# Records shown
____________________

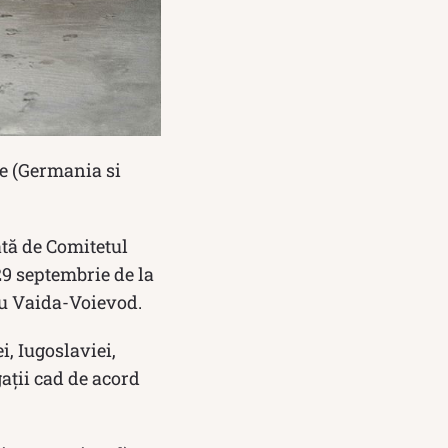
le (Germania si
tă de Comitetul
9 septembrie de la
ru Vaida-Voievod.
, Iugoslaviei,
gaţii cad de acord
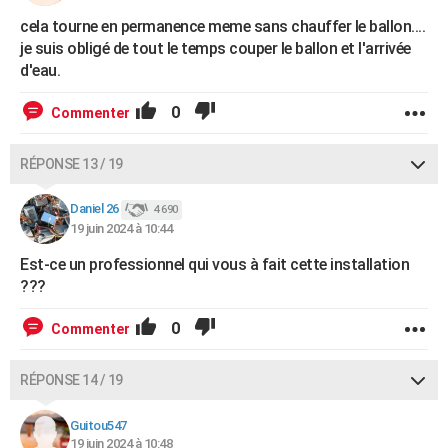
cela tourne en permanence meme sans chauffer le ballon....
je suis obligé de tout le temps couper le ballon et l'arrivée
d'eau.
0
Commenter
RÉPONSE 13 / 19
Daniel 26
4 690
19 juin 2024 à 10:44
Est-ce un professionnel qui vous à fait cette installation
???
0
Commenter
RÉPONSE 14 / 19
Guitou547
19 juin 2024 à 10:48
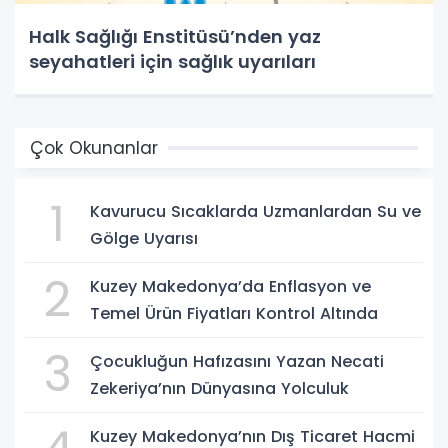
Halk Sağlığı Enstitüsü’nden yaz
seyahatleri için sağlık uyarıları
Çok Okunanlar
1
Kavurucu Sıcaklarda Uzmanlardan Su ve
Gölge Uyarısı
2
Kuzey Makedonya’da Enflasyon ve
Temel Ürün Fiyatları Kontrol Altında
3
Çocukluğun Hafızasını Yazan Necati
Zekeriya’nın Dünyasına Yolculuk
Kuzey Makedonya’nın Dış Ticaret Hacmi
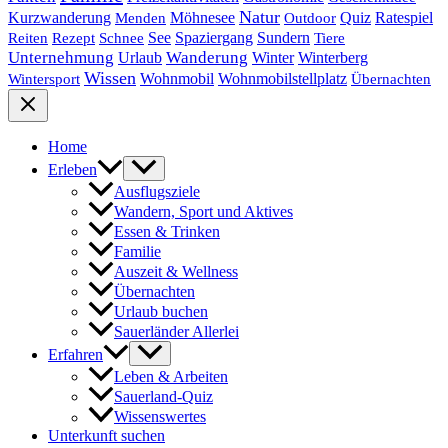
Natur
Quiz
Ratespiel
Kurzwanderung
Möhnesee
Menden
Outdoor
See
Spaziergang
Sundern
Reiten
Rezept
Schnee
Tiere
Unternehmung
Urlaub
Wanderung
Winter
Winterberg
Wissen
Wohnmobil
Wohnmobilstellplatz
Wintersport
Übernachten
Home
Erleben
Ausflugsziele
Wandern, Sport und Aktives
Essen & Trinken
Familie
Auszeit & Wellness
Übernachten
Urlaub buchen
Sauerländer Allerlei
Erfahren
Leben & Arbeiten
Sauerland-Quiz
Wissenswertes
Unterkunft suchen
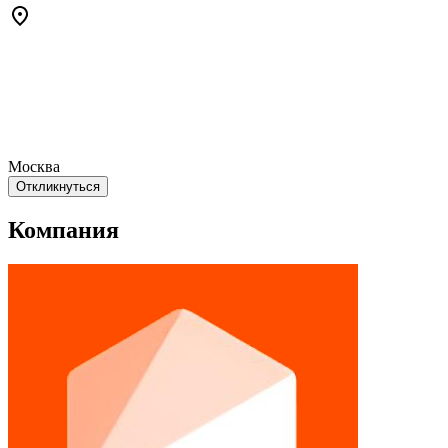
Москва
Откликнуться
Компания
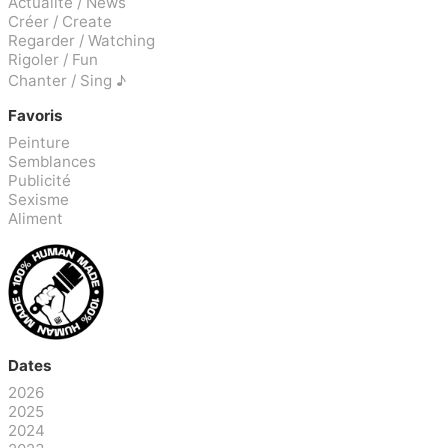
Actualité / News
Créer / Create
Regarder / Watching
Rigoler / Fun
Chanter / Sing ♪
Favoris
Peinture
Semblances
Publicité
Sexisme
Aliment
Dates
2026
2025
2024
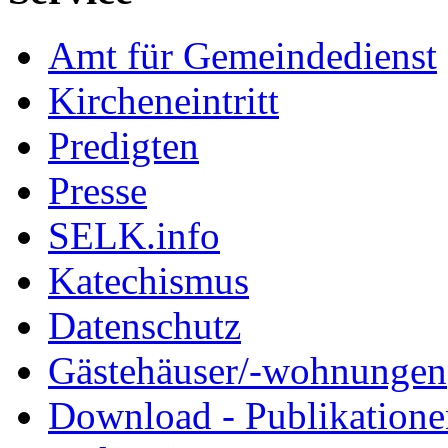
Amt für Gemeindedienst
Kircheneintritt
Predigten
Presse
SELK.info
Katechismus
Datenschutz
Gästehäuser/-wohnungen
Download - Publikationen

____________________

# Work to be completed
Give back each entry verbatim but drop its pictures.

# Result
le (Germania si
tă de Comitetul
9 septembrie de la
ru Vaida-Voievod.
, Iugoslaviei,
gaţii cad de acord
cela tourne en permanence meme sans chauffer le ballon....
je suis obligé de tout le temps couper le ballon et l'arrivée
d'eau.
0
Commenter
RÉPONSE 13 / 19
Daniel 26
4 690
19 juin 2024 à 10:44
Est-ce un professionnel qui vous à fait cette installation
???
0
Commenter
RÉPONSE 14 / 19
Guitou547
19 juin 2024 à 10:48
Halk Sağlığı Enstitüsü’nden yaz
seyahatleri için sağlık uyarıları
Çok Okunanlar
1
Kavurucu Sıcaklarda Uzmanlardan Su ve
Gölge Uyarısı
2
Kuzey Makedonya’da Enflasyon ve
Temel Ürün Fiyatları Kontrol Altında
3
Çocukluğun Hafızasını Yazan Necati
Zekeriya’nın Dünyasına Yolculuk
Kuzey Makedonya’nın Dış Ticaret Hacmi
Natur
Quiz
Ratespiel
Kurzwanderung
Möhnesee
Menden
Outdoor
See
Spaziergang
Sundern
Reiten
Rezept
Schnee
Tiere
Unternehmung
Urlaub
Wanderung
Winter
Winterberg
Wissen
Wohnmobil
Wohnmobilstellplatz
Wintersport
Übernachten
Home
Erleben
Ausflugsziele
Wandern, Sport und Aktives
Essen & Trinken
Familie
Auszeit & Wellness
Übernachten
Urlaub buchen
Sauerländer Allerlei
Erfahren
Leben & Arbeiten
Sauerland-Quiz
Wissenswertes
Unterkunft suchen
Москва
Откликнуться
Компания
Actualité / News
Créer / Create
Regarder / Watching
Rigoler / Fun
Chanter / Sing ♪
Favoris
Peinture
Semblances
Publicité
Sexisme
Aliment
Dates
2026
2025
2024
Amt für Gemeindedienst
Kircheneintritt
Predigten
Presse
SELK.info
Katechismus
Datenschutz
Gästehäuser/-wohnungen
Download - Publikationen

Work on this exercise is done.